Très vite, je me surpris à me trouver nue au bord d’une rivière par une belle journée de printemps. Je dis bien nue, car j’avais bien l’apparence d’une jeune femme à la poitrine rebondie, et au contour du vagin soigneusement épilé. À quelques mètres, je vis un homme sortir du bois qui longeait la rivière. Il ressemblait au Minotaure, et malgré le regard grave qu’il me destina, je vis qu’il avait une forte érection. Son pénis était énorme, complètement disproportionné avec le reste de son corps, et il eut un léger rictus au coin des lèvres en s’approchant.

Sans ménagement aucun, il me tâta la poitrine avec empressement, puis il fit descendre sa main droite jusqu’à mon entrecuisse, qu’il caressa de ses longs doigts crochus. J’eus un frisson et parus chanceler en arrière, mais il me retint, et en profita pour insérer son index dans mon sexe qui commençait à s’humidifier sous l’excitation ressentie. Alors, je caressais à mon tour sa puissante queue gonflée à souhait qui vira au rouge écarlate. Elle avait encore grossi, et je commençais à me demander comment allais-je pouvoir supporter ce membre aussi imposant en mon intérieur…

C’est ce moment qu’il choisit pour me retourner et me pousser légèrement contre un arbre. Il me fit poser mes paumes à même l’écorce, et écarter mes cuisses au plus large, et sentant sa forte respiration dans mon dos, j’avais le trouillomètre à zéro, telle une pucelle de 14 ans que l’on va déflorer pour la 1re fois.
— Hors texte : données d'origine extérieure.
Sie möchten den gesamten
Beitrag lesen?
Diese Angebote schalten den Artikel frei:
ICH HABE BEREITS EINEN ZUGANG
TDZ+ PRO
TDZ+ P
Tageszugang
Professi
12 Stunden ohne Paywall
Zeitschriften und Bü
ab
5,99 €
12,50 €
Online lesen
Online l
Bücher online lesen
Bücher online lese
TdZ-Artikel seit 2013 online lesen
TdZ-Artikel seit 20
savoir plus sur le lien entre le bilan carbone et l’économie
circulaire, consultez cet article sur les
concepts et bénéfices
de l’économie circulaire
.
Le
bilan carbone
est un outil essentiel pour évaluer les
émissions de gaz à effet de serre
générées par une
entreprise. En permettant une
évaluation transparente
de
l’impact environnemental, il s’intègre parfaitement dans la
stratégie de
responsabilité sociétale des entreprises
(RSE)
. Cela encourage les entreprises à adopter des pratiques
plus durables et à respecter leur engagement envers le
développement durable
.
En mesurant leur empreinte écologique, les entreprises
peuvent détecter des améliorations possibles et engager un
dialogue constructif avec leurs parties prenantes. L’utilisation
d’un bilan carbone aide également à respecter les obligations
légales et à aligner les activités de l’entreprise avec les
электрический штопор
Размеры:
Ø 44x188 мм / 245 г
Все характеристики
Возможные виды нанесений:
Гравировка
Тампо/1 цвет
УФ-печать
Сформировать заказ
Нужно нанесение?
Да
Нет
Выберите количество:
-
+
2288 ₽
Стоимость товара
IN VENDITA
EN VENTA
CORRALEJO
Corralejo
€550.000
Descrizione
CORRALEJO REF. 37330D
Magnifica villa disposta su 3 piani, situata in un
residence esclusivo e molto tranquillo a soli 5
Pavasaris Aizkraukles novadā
Et je me mis soudain à me remémorer la seule et unique fois où j’avais moi-même dépucelé sans grand talent je dois l’avouer, une copine d’université.
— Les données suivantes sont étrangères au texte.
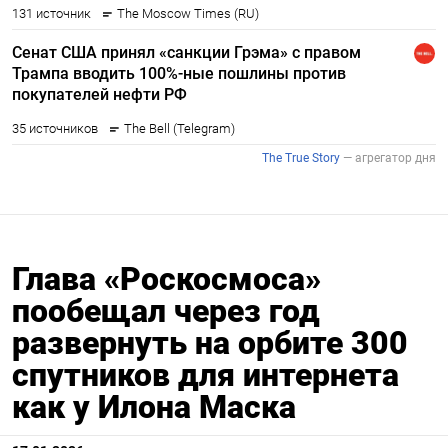
Глава «Роскосмоса»
пообещал через год
развернуть на орбите 300
спутников для интернета
как у Илона Маска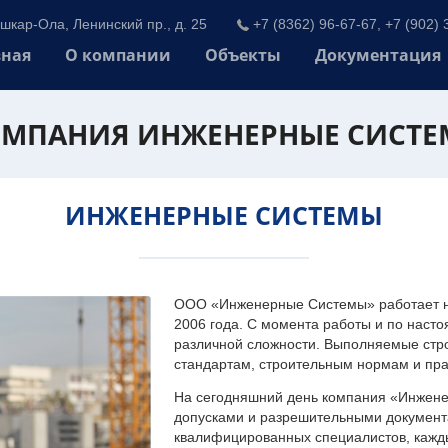
шкар-Ола, Ленинский пр., д. 25
+7 (8362) 96-67-67, +7 (902) 
вная
О компании
Объекты
Документация
МПАНИЯ ИНЖЕНЕРНЫЕ СИСТ
ИНЖЕНЕРНЫЕ СИСТЕМЫ
ООО «Инженерные Системы» работает на
2006 года. С момента работы и по наст
различной сложности. Выполняемые стр
стандартам, строительным нормам и пр
На сегодняшний день компания «Инжен
допусками и разрешительными документа
квалифицированных специалистов, каждый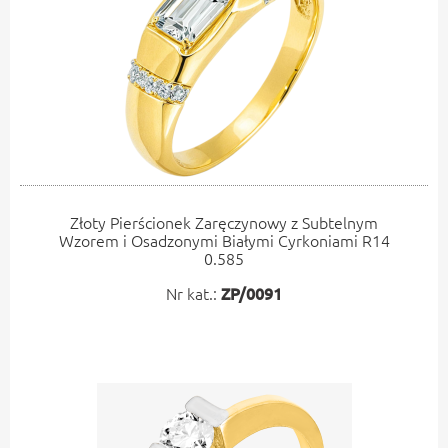
Złoty Pierścionek Zaręczynowy z Subtelnym
Wzorem i Osadzonymi Białymi Cyrkoniami R14
0.585
Nr kat.:
ZP/0091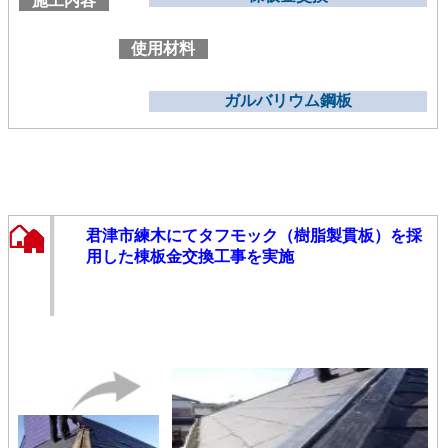
施工内容
使用材料
ガルバリウム鋼板
君津市練木にてタフモック（樹脂製貫板）を採
用した棟板金交換工事を実施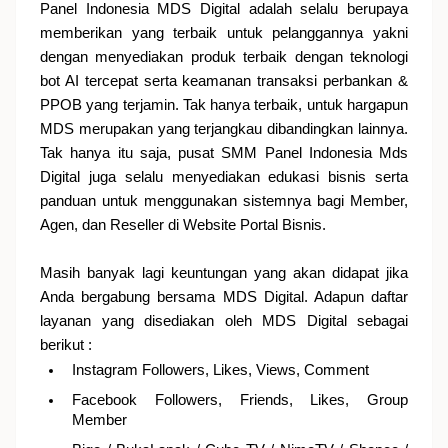
Panel Indonesia MDS Digital adalah selalu berupaya
memberikan yang terbaik untuk pelanggannya yakni
dengan menyediakan produk terbaik dengan teknologi
bot AI tercepat serta keamanan transaksi perbankan &
PPOB yang terjamin. Tak hanya terbaik, untuk hargapun
MDS merupakan yang terjangkau dibandingkan lainnya.
Tak hanya itu saja, pusat SMM Panel Indonesia Mds
Digital juga selalu menyediakan edukasi bisnis serta
panduan untuk menggunakan sistemnya bagi Member,
Agen, dan Reseller di Website Portal Bisnis.
Masih banyak lagi keuntungan yang akan didapat jika
Anda bergabung bersama MDS Digital. Adapun daftar
layanan yang disediakan oleh MDS Digital sebagai
berikut :
Instagram Followers, Likes, Views, Comment
Facebook Followers, Friends, Likes, Group
Member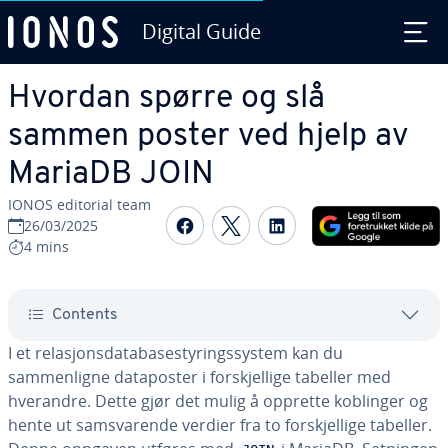
Digital Guide
Skip to Main Content
Hvordan spørre og slå
sammen poster ved hjelp av
MariaDB JOIN
IONOS editorial team
Share on Facebook
Share on Twitter
Share on Linked
26/03/2025
4 mins
Contents
I et relasjonsdatabasestyringssystem kan du
sammenligne dataposter i forskjellige tabeller med
hverandre. Dette gjør det mulig å opprette koblinger og
hente ut samsvarende verdier fra to forskjellige tabeller.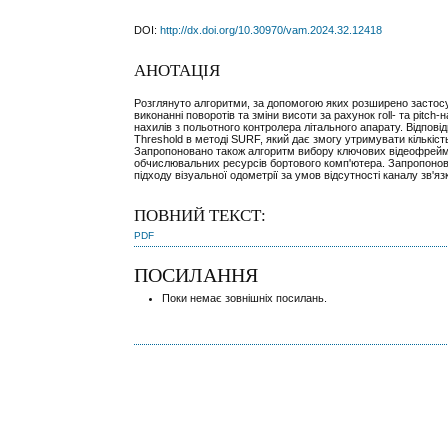
DOI:
http://dx.doi.org/10.30970/vam.2024.32.12418
АНОТАЦІЯ
Розглянуто алгоритми, за допомогою яких розширено застосув
виконанні поворотів та зміни висоти за рахунок roll- та pitc
нахилів з польотного контролера літального апарату. Відпові
Threshold в методі SURF, який дає змогу утримувати кількіст
Запропоновано також алгоритм вибору ключових відеофреймів
обчислювальних ресурсів бортового комп'ютера. Запропонов
підходу візуальної одометрії за умов відсутності каналу зв'
ПОВНИЙ ТЕКСТ:
PDF
ПОСИЛАННЯ
Поки немає зовнішніх посилань.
Soudain, je fus ramené hors de mes pensées, quand d’un coup sec et profond, il me pénétra. Et ce ne fut pas des plus agréable. Il se mit alors à aller et venir en moi avec une cadence infernale, et plus je me cambrai pour essayer d’atténuer les coups de bite ressentis en mon intérieur, plus il allait encore plus profondément. J’étais vraiment novice en la matière, et était entièrement à sa portée. Il m’agrippa soudain par les cheveux, et je me mis presque à deviner un léger plaisir sous les glissements de plus en plus cadencés de sa queue sur vitaminée. Je commençais à y prendre goût.
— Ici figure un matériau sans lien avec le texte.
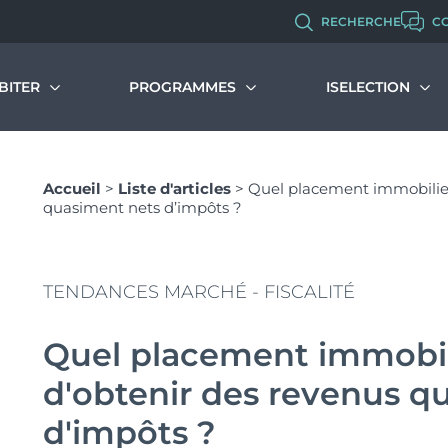
RECHERCHE
C
BITER
PROGRAMMES
ISELECTION
immobilier neuf
Malraux
Programmes d’investissement
Qui sommes-no
Accueil
>
Liste d'articles
>
Quel placement immobilier
s dispositifs et avantages
Programmes d’habitation
Nos métiers et 
quasiment nets d’impôts ?
couvrir et comprendre le PTZ
Chiffres clés de 
Monuments Historiques
muler votre PTZ
Politique RH
Recrutement
Déficit Foncier
TENDANCES MARCHÉ - FISCALITÉ
Denormandie
Quel placement immobil
LLI
d'obtenir des revenus q
d'impôts ?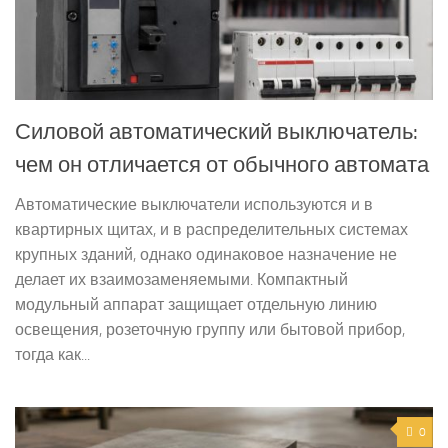
Силовой автоматический выключатель:
чем он отличается от обычного автомата
Автоматические выключатели используются и в
квартирных щитах, и в распределительных системах
крупных зданий, однако одинаковое назначение не
делает их взаимозаменяемыми. Компактный
модульный аппарат защищает отдельную линию
освещения, розеточную группу или бытовой прибор,
тогда как...
0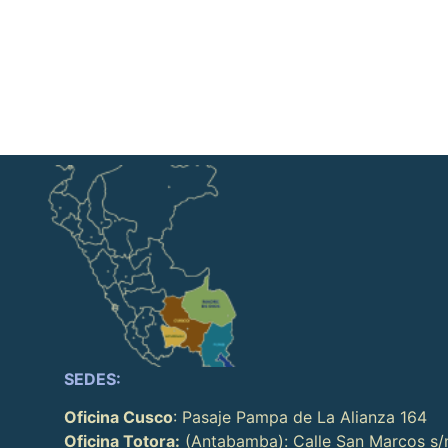
SEDES:
Oficina Cusco
: Pasaje Pampa de La Alianza 164
Oficina Totora:
(Antabamba): Calle San Marcos s/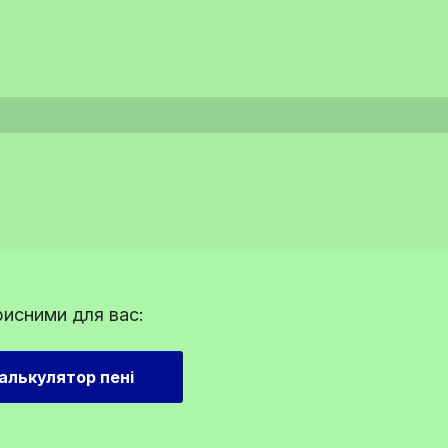
рисними для вас:
алькулятор пені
Et alors que je me mis à gémir sous une certaine jouissance ressentie, il extirpa d’un coup sa verge de mon vagin, pour la présenter à l’entrée de l’orifice de mon anus… Je criais ! Je me mis effectivement à hurler et arrachais le « masque de situation » de mes yeux, c’en était trop, j’étais en nage et j’en tremblais encore. Tout en me remettant de mes émotions, je réfléchis longuement à ce qu’il venait de m’arriver virtuellement. Je ne pouvais m’ôter de l’idée que cela devait arriver à bon nombre de femmes qui n’en avaient pas demandé tant. La prochaine fois, je choisirai une douce compagne à qui faire gentiment l’amour avec tendresse et passion, me dis-je en coupant la « machine » et en plongeant mon regard par la fenêtre où je vis Los Angeles bouillonnante à cette heure tardive de la nuit.